Sometimes I stare at pictures of those lovely women lost in time with their perfectly delicate curls complementing their face. Their eyelashes are always so natural and delicate. They wear ruffles that flow perfectly at the seam complementing their small waist. In every picture or painting you see of them they always look so surreal and majestic. I love their purity and calmness as if no problem could hurt them. It’s as if their beauty is a weapon of its own cutting into people’s hearts and melting them. They always speak so softly and serenely. Lace, dresses, pastels, parasols, gardens, and flowers. They’re the living spring, the closest beauty to an angel. Sometimes I wonder where that beauty has gone or if it ever really existed in the first place. Afterall, pictures can always be so deceiving of how a person truly is.

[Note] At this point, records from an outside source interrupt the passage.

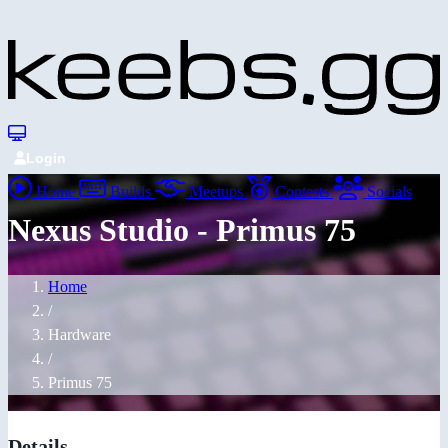
Login
Home
Builds
Meetups
Contests
Socials
Nexus Studio - Primus 75
Home
/
Hardware
/
Primus 75
Details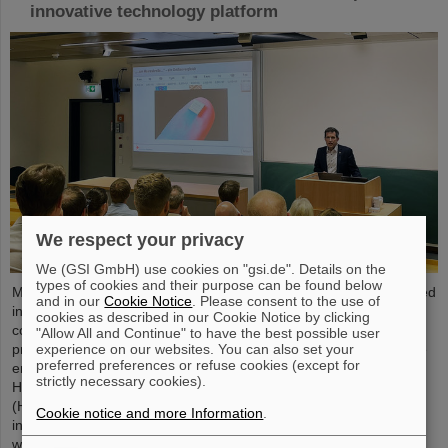
innovative technology platform
We respect your privacy
We (GSI GmbH) use cookies on "gsi.de". Details on the
types of cookies and their purpose can be found below
Microsystems are essential components of sensors. They are used
and in our
Cookie Notice
. Please consent to the use of
in medical and mobility technology, cybersecurity and
cookies as described in our Cookie Notice by clicking
communications technology as well as for networked production
"Allow All and Continue" to have the best possible user
experience on our websites. You can also set your
processes. But they also play an increasingly important role in the
preferred preferences or refuse cookies (except for
energy transition. Scientists at the Rüsselsheim Campus of
strictly necessary cookies).
Hochschule RheinMain – University of Applied Sciences and Arts
(HSRM) are currently developing a platform for the micro-nano
Cookie notice and more Information
.
integration of novel sensor elements. In the coming years, they
will…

I wish I could be a perfect painting. I want to be every beautiful color on that paper and I want to look at peace for once in my life. Maybe if I was a painting I could stop thinking so much. All I’d do is get admired and eventually discarded. It doesn’t sound like much but I could be captured in any moment or memory forever. Freeze time in my most perfect and happy self. It sounds like the most suffocating dream. I guess it shows how much I wish I was perfect and how badly I wish I could stay happy.

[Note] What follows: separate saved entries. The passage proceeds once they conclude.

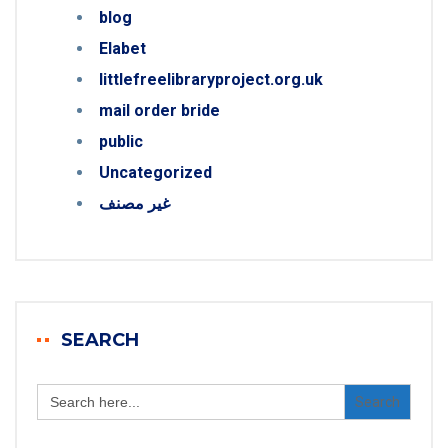
blog
Elabet
littlefreelibraryproject.org.uk
mail order bride
public
Uncategorized
غير مصنف
SEARCH
Search
for: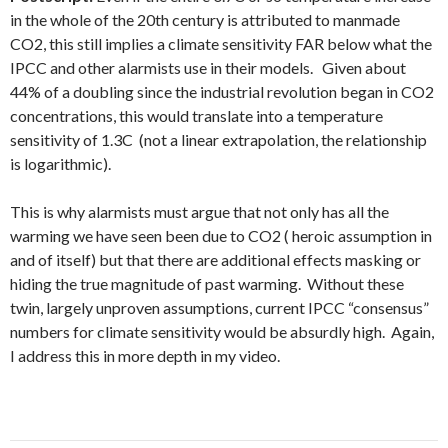
in the whole of the 20th century is attributed to manmade
CO2, this still implies a climate sensitivity FAR below what the
IPCC and other alarmists use in their models. Given about
44% of a doubling since the industrial revolution began in CO2
concentrations, this would translate into a temperature
sensitivity of 1.3C (not a linear extrapolation, the relationship
is logarithmic).
This is why alarmists must argue that not only has all the
warming we have seen been due to CO2 ( heroic assumption in
and of itself) but that there are additional effects masking or
hiding the true magnitude of past warming. Without these
twin, largely unproven assumptions, current IPCC “consensus”
numbers for climate sensitivity would be absurdly high. Again,
I address this in more depth in my video.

Tie me up in lace and put flowers in my eyes. Use my body as a vase and let white roses turn red from my blood. I want to be consumed in something beautiful.
Beauty
Admiration
Adoration
Yearn
I yearn for peace from peaceful things.
I yearn for peace from pain.
Whether you dressed me up or dressed a corpse all I want is to be free. Free like those women in paintings who have been swinging on the same swing in their most beautiful dress and flowing hair for hundreds of years. How envious I am of them. They just smile and when their painting is thrown out they die as their most beautiful self. It’s not fair. I have to live through this confusion and fog. Why couldn’t I be the beautiful woman wearing pearls and white gloves.